長野諏訪地方巡拝紀行-3

どうも荒川鯉師です。
2日目に参拝した中で諏訪紀行初となる神社『手長神社』を紹介致します。それではどうぞ。

手長神社


御祭神を手摩乳命(てなづちのみこと)として祀る。諏訪大神の曾祖母にあたる奇稲田姫の母神にあたり、夫神を脚摩乳命であり、家庭円満・子育ての神として崇敬され「おてながさま」として永年親しまれて来た。
神紋は諏訪大社と同様に諏訪梶の葉であり、夫神の脚摩乳命は市内四賀桑原に足長神社として祀られている。

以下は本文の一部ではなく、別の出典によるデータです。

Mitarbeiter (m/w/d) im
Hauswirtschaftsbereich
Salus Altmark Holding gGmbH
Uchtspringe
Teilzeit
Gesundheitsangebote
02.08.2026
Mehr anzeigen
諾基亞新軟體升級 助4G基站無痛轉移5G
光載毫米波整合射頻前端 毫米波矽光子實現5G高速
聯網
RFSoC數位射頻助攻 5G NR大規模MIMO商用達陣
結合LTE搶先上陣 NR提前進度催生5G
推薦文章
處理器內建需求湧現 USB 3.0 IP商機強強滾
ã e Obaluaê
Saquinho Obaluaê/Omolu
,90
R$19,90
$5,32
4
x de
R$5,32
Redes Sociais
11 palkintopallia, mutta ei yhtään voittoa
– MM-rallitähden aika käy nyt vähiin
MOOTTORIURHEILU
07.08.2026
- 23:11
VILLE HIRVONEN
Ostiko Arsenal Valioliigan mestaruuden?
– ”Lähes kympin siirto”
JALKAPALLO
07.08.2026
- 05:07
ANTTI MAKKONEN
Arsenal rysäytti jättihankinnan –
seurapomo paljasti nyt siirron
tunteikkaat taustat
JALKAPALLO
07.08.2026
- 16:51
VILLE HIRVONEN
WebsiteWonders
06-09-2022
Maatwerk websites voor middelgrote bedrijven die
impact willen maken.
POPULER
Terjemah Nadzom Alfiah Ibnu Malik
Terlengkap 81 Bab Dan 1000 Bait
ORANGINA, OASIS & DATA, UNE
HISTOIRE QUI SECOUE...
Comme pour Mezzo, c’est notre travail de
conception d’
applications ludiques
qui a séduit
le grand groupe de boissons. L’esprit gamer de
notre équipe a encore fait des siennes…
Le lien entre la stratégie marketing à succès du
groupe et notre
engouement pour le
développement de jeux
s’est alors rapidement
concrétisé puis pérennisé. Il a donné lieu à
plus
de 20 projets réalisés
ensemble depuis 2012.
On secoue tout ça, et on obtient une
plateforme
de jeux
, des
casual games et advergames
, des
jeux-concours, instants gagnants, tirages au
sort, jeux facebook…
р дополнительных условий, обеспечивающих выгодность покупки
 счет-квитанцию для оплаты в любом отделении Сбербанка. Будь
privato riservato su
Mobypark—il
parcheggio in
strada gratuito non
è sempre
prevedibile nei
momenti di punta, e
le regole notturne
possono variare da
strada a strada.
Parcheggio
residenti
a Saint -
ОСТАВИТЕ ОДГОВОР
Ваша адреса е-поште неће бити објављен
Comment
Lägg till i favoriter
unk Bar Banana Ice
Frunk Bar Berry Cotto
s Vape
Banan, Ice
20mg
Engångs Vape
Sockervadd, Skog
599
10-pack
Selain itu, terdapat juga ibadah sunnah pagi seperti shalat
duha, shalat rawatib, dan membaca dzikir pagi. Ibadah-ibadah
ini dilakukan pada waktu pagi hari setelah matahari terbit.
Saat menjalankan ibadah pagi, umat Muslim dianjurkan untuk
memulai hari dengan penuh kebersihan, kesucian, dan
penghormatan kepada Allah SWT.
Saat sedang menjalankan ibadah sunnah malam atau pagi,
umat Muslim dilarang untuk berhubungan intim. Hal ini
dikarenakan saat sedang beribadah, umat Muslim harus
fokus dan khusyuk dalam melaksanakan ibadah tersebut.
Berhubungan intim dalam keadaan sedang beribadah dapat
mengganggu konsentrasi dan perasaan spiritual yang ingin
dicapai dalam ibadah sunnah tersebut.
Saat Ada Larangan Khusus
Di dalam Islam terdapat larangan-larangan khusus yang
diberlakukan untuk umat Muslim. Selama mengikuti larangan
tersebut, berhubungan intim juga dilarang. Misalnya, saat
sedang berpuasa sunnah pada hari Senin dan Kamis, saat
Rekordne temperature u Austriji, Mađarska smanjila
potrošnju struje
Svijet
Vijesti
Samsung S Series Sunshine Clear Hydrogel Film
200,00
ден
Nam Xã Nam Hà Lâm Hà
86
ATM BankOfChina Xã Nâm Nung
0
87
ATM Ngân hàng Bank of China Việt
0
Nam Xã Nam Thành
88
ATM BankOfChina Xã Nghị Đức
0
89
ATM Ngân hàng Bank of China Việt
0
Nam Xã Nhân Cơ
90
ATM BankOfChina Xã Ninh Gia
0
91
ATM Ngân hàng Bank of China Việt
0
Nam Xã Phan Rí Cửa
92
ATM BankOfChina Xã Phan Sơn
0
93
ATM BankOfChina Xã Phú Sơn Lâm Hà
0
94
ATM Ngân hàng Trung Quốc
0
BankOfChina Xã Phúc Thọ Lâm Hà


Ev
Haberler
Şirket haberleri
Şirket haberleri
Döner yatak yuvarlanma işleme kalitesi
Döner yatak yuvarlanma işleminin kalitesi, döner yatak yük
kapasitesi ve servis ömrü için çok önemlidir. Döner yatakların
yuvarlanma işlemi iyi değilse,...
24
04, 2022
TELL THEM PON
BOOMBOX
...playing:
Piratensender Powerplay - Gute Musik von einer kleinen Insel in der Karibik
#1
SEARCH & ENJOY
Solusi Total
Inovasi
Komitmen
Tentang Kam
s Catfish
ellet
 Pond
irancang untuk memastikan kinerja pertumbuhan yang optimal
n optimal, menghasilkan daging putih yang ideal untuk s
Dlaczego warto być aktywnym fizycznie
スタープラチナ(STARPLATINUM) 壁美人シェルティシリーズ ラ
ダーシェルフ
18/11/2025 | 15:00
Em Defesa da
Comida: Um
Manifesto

(足長神社については後述)
「おてながさま」のそのお姿から、稲を慈しんで育てる農民の姿にも通じる事から、市内を流れる角間川流域に開けた田畑の五穀豊穣を祈念する氏子は多く、秋ともなると大きく育った作物が御神前に供えられる。
また古来より、おてながさまに芸を奉納すると手が綺麗になると伝えられ、境内を初舞台として歌舞を奉納する者は少なくない。

諏訪大社上社社家の矢島権祝家に伝わる『矢島家文書』の「上諏訪神社旧記」には、手長彦神と足長雄神が見え、諏訪大明神に従って諏訪に降りたと伝えており、また旧家に残る郷原家文書』には、諏訪大明神が諏訪に降りた時、当時一面湖水に満ちていたこの地方を手長神に舟を出させて、山並みを切り開かせ水位を下げて開拓を行ったと伝えられる。
他にも『諏訪大明縁起画詞』にも従者として「手長」が登場しており、この「手長」とは手長神では無いかと言われており、諏訪大神の従者の点から柳田国男氏も言及している。

境内近傍に旧石器時代古墳時代の遺跡が上諏訪中学校教諭 林茂樹先生(当時)によって発掘され、旧石器時代の遺跡は群馬県岩宿遺跡に次ぐものであり、一大発見であった。発掘された出土品から考察するに、この遺跡では祭祀遺跡である可能性が高く、この当時からこの地は神聖な土地として現在の手長神社が建立された事は容易に想像出来る。
1591(天正十九)年に高島城が築城されると、この神社が鬼門に当たる事から高島藩主より代々崇敬されて来た。